A real world application of the rule of 50. An article by Schwartz et al proposes
an interesting scenario for a research study (N Engl J Med. 1998;338:1709-1714).
These authors noticed an association between prolonged QT interval and Sudden Infant Death
Syndrome. In the discussion of these findings, the authors raise the possibility of screening
all newborn infants using electrocardiography and the placing those infants with prolonged QT
intervals on a beta blocker. The authors discuss the complexity of the cost benefit issues,
which is beyond the scope of this web page. It is interesting, however, to speculate on how
to test whether beta blockers would be effective as a therapy to prevent SIDS in those
infants with long QT intervals.
The paper provides much interesting data to help you calculate an appropriate sample size
for this study. The risk of SIDS in infants with prolonged QT intervals is 1.5%. Suppose that
a beta blocker could cut this risk in half (to 0.75%). What sample size would you have to
collect in order to have adequate power?
The rule of 50 tells us that we would need 50 SIDS events in the placebo arm of the trial.
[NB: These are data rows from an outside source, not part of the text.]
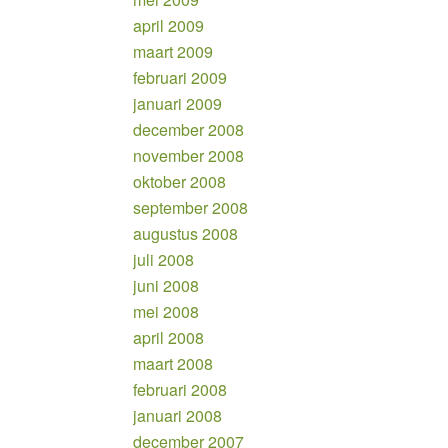
april 2009
maart 2009
februari 2009
januari 2009
december 2008
november 2008
oktober 2008
september 2008
augustus 2008
juli 2008
juni 2008
mei 2008
april 2008
maart 2008
februari 2008
januari 2008
december 2007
At a rate of 1.5% that translates into recruiting 50 / 0.015 = 3,333 infants with prolonged
QT interval for the placebo arm. You would recruit a similar number of infants for the
beta-blocker arm of the study.
Not every infant, however, will have a prolonged QT interval. The cutoff used in this
paper for a prolonged interval represented the 97.5 percentile. So only 2.5% of the infants
screened could qualify to be in the study. In order to recruit 6,666 infants who qualify for
the study, you would have to screen 6,666 / 0.025 = 266,640 normal infants.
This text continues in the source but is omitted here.